Architectural differences across processor generations, and even in the same generation where cache sizes, processor options and different instruction availability may have an effect.


I understand that you wish to know why running a multi-thread crunch test does not heat up the CPU as much as a mono-thread test.

The simple explanation is that Turbo boost is to blame, as it is disabled when the CPU is working equally hard on multiple cores. It is only enabled when one core is heavily used (and only one core).

When Turbo boost is active, it shunts more power to the boosted core, reducing the power to the other cores and thus slowing them down.

The boosted core then runs at a higher speed and would heat up more than a non-boosted core. This is captured by the sensor, which would then report that one core's temperature as that of the entire CPU.


The CPU "load" (or usage) is an activity monitor to indicate what percentage of CPU time is spent on "useful" activity versus "idle" time. The operating system determines what is "useful" activity and what is "idle" time.

At zero per cent CPU load, the OS is not scheduling any user processes during that time interval.
At 50% CPU load, the OS is has scheduled about half the time interval for user processes, and the other half of that time interval was spent in the idle loop. Even if there is just one user process, it may not be able to consume 100% of the CPU load because that process is not CPU intensive and must be rescheduled while, for example, waiting for an I/O operation to complete.
At 100% CPU load, the OS has scheduled all of the time interval to user processes.

Note that the CPU is actually always busy (when powered up), that is, always executing instructions. If no (user) process is ready to execute, then the OS scheduler must perform its idle loop.

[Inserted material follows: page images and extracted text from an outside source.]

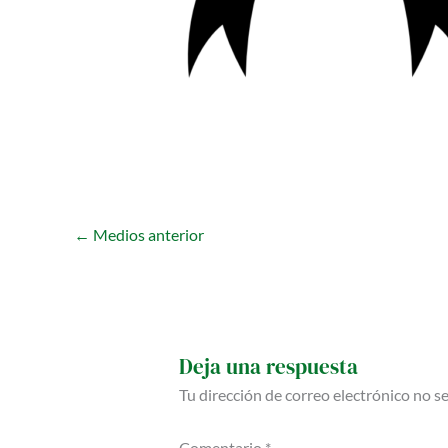
←
Medios anterior
Deja una respuesta
Tu dirección de correo electrónico no s
Comentario
*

The CPU temperature is a consequence of the electrical power consumed by the CPU circuits. As more transistor switches occur, then more power is required and consumed, and the CPU temperature increases.
This power consumption is not indicated by the CPU "load", which is merely a time-based activity monitor.
A process can keep the CPU "busy" (time-wise) by simply copying or moving data (e.g. load and store instructions) around in memory (which is not a significant additional power load above idle).
Whereas another computationally-intensive process could perform calculations (e.g. multiply and divide instructions) that utilize many other circuits in the CPU such as the ALU (arithmetic/logic unit) and FPU (floating point unit).

IOW it is the instruction mix (i.e. the types of instructions) that the process executes that determines the electrical power consumed and the subsequent temperature level.
The OS is not capable of measuring this power consumption, and only reports a time-based activity measurement using the CPU load and temperature sensors.


As an additional note, most of the heat is generated when bits inside the CPU flip between 0 and 1, not when they are 'processed'. Pushing a stream of zeroes through an ALU pipeline will produce much less heat than pushing a stream of random bits. This is also what I would expect to happen when a pipeline is stalled: it will be fed with constant values (producing no useful results), but it is 100% busy for the purpose of CPU load estimation.

This is not necessarily what is happening in your case (I think @harrymc nailed it down), all I'm saying is CPU load and dissipated power are different physical quantities which are not directly related.


I'll give you an example. Take two loops:

for (i = 0; i < 1000000000; ++i) {
    x += a [i];
}

and

for (i = 0; i < 1000000000; ++i) {
    x += a [i];
    y += a [i];
    z += a [i];
}

In the first loop, the processor has to wait for the previous addition to finish before it can start the next addition. If addition has a latency of 3 cycles, then the processor performs one addition every 3 cycles. The CPU load is 100%, but the CPU isn't actually doing that much work.

In the second loop, there is also one iteration every three cycles, but since the additions are independent, the processor will perform 3 additions every 3 cycles, doing 3 times more work. The CPU load is still 100%, but 3 times more work will produce a lot more heat.

So you will get more heat with code that uses more of the available computing resources in every cycle.